在 re.sub 中传递函数时获取匹配号 [重复]答案

【问题标题】：Getting the match number when passing a function in re.sub [duplicate]在 re.sub 中传递函数时获取匹配号 [重复]
【发布时间】：2020-04-07 18:06:11
【问题描述】：

使用re.sub中的函数时：

import re
def custom_replace(match):
    # how to get the match number here? i.e. 0, 1, 2
    return 'a'
print(re.sub(r'o', custom_replace, "oh hello wow"))

如何获取custom_replace里面的匹配号？

即0、1、2 表示示例输入字符串的三个“o”。

注意：我不想为此使用全局变量，因为多个此类操作可能发生在不同的线程等中。

【问题讨论】：

比赛号码是什么意思？
@Jan 我的意思是 0、1、2 表示示例输入字符串的三个“o”。
应该只使用re.sub 吗？
@Ch3steR 我也愿意接受其他解决方案。

标签： python regex python-re

【解决方案1】：

根据@Barmar 的回答，我尝试了这个：

import re

def custom_replace(match, matchcount):
    result = 'a' + str(matchcount.i)
    matchcount.i += 1
    return result

def any_request():
    matchcount = lambda: None  # an empty "object", see https://stackoverflow.com/questions/19476816/creating-an-empty-object-in-python/37540574#37540574
    matchcount.i = 0           # benefit : it's a local variable that we pass to custom_replace "as reference
    print(re.sub(r'o', lambda match: custom_replace(match, matchcount), "oh hello wow"))
    # a0h hella1 wa2w

any_request()

它似乎有效。

原因：我有点不愿意为此使用全局变量，因为我在 Web 框架内的路由函数中使用它（此处称为 any_request()）。
假设有许多并行请求（在线程中），我不希望在不同调用之间“混合”一个全局变量（因为操作可能不是原子的？
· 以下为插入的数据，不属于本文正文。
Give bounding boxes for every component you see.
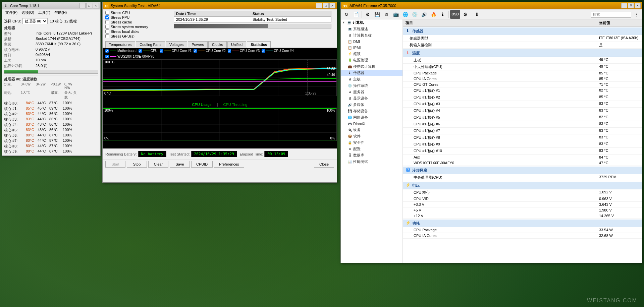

）

【讨论】：

【解决方案2】：

似乎没有内置方式。您可以使用全局变量作为计数器。

def custom_replace(match):
    global match_num
    result = 'a' + str(match_num)
    match_num += 1
    return result

match_num = 0
print(re.sub(r'o', custom_replace, "oh hello wow"))

输出是

a0h hella1 wa2w

在每次使用此函数调用re.sub() 之前，不要忘记将match_num 重置为0。

【讨论】：

或者在通话前将其设置为0，如上所示。
感谢您的回答@Barmar。我有点不愿意为此使用全局变量，因为我在 Web 框架内的路由请求中使用它。假设有许多并行请求（在线程中？），我不希望这个全局变量在不同调用（不是原子的？）之间“混合”。
您对此有何看法：stackoverflow.com/questions/61086537/…？很遗憾match 中没有内置属性来提供匹配号:)

【解决方案3】：

您可以将re.search 与re.sub 一起使用。

def count_sub(pattern,text,repl=''):
    count=1
    while re.search(pattern,text):
        text=re.sub(pattern,repl+str(count),text,count=1)
        count+=1
    return text

输出：

count_sub(r'o', 'oh hello world')
# '1h hell2 w3rld'

count_sub(r'o', 'oh hello world','a')
# 'a1h hella2 wa3rld'

替代方案：

def count_sub1(pattern,text,repl=''):
    it=enumerate(re.finditer(pattern,text),1)
    count=1
    while count:
        count,_=next(it,(0,0))
        text=re.sub(pattern,repl+str(count),text,count=1)
    return text

输出：

count_sub1(r'o','oh hello world')
# '1h hell2 w3rld'

count_sub1(r'o','oh hello world','a')
# 'a1h hella2 wa3rld'

【讨论】：

感谢您的回答。在re.search(pattern, text) 上循环时修改text 不是问题吗？这不危险吗？
@Basj 我不知道 TBH。但增加了另一种选择。不是正则表达式专家。怎么会有危险？如果有任何链接或资源指向我。